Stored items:
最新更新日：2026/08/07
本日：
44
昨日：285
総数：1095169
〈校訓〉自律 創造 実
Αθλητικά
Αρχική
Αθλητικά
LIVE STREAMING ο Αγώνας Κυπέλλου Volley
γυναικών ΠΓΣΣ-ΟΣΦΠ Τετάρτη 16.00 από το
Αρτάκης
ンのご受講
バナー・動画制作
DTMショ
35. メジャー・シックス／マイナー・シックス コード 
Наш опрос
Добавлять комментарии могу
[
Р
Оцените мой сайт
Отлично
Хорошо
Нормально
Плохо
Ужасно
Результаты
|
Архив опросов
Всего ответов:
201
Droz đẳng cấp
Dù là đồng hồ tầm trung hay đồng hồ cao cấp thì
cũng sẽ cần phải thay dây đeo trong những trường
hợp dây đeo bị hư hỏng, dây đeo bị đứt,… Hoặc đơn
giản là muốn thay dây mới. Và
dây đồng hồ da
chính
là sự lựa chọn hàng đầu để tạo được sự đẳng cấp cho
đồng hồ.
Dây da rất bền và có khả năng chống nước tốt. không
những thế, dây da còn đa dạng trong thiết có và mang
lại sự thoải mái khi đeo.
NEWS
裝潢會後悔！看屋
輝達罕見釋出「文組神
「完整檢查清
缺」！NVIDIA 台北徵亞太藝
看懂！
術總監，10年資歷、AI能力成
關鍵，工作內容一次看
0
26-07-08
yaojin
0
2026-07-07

==

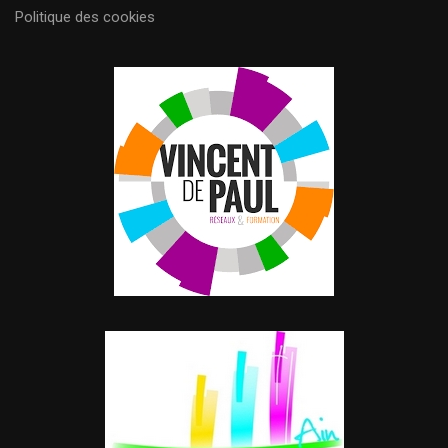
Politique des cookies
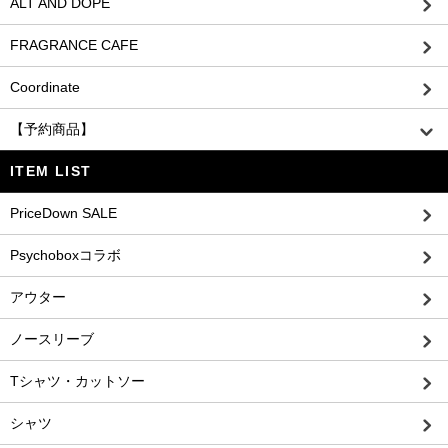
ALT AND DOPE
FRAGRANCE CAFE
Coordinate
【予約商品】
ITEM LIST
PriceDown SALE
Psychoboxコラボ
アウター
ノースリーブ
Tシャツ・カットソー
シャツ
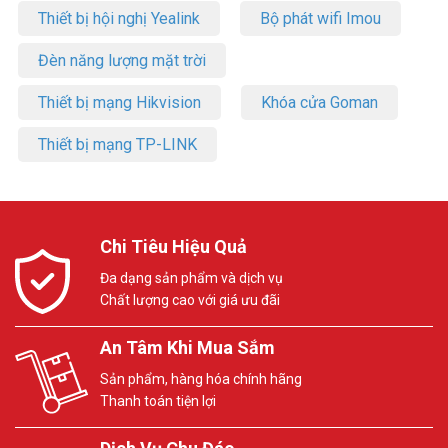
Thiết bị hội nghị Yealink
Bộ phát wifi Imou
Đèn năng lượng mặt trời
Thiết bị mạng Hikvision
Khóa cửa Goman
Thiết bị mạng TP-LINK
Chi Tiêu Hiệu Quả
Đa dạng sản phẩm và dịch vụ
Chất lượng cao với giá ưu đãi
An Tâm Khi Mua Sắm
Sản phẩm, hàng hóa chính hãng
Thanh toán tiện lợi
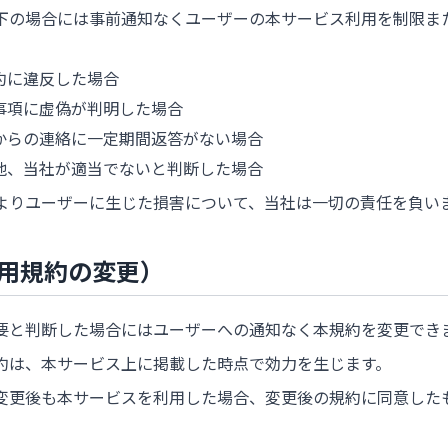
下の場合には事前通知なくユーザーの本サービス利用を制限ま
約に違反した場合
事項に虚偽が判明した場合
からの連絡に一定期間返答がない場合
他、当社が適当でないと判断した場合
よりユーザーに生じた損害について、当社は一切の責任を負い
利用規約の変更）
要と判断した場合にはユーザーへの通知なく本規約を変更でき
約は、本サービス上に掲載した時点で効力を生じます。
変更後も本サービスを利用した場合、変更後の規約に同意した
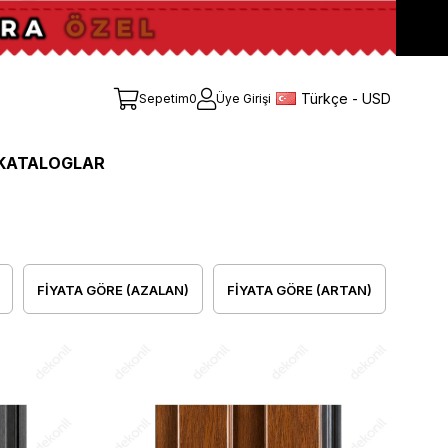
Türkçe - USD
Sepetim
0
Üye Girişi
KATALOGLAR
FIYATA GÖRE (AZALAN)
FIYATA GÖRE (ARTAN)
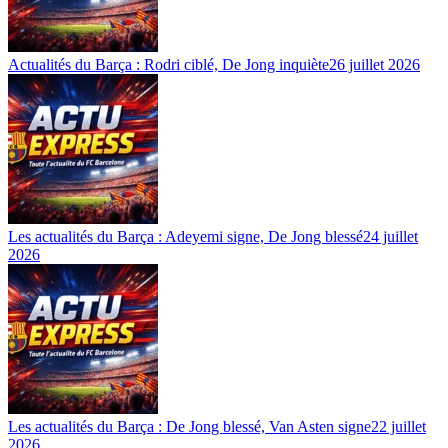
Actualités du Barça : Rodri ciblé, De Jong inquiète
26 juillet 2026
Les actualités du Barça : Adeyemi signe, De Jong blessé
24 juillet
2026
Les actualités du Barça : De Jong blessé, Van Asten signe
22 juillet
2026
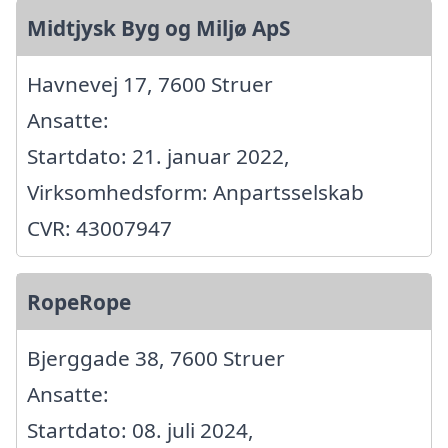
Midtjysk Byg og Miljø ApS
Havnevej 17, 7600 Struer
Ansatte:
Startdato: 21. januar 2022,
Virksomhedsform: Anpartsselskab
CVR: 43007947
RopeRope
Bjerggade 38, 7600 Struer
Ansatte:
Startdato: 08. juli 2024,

INSTRUCTIONS TO FOLLOW:
From the records above, copy exactly the lines starting at the one with "Thiết bị mạng TP-LINK" and ending at the one with "Startdato: 08. juli", and no others. Pictures stay out.

WORKED SOLUTION:
Thiết bị mạng TP-LINK
Chi Tiêu Hiệu Quả
Đa dạng sản phẩm và dịch vụ
Chất lượng cao với giá ưu đãi
An Tâm Khi Mua Sắm
Sản phẩm, hàng hóa chính hãng
Thanh toán tiện lợi
下の場合には事前通知なくユーザーの本サービス利用を制限ま
約に違反した場合
事項に虚偽が判明した場合
からの連絡に一定期間返答がない場合
他、当社が適当でないと判断した場合
よりユーザーに生じた損害について、当社は一切の責任を負い
利用規約の変更）
要と判断した場合にはユーザーへの通知なく本規約を変更でき
約は、本サービス上に掲載した時点で効力を生じます。
変更後も本サービスを利用した場合、変更後の規約に同意した
Türkçe - USD
Sepetim
0
Üye Girişi
KATALOGLAR
FIYATA GÖRE (AZALAN)
FIYATA GÖRE (ARTAN)
Actualités du Barça : Rodri ciblé, De Jong inquiète
26 juillet 2026
Les actualités du Barça : Adeyemi signe, De Jong blessé
24 juillet
2026
Les actualités du Barça : De Jong blessé, Van Asten signe
22 juillet
2026
Midtjysk Byg og Miljø ApS
Havnevej 17, 7600 Struer
Ansatte:
Startdato: 21. januar 2022,
Virksomhedsform: Anpartsselskab
CVR: 43007947
RopeRope
Bjerggade 38, 7600 Struer
Ansatte:
Startdato: 08. juli 2024,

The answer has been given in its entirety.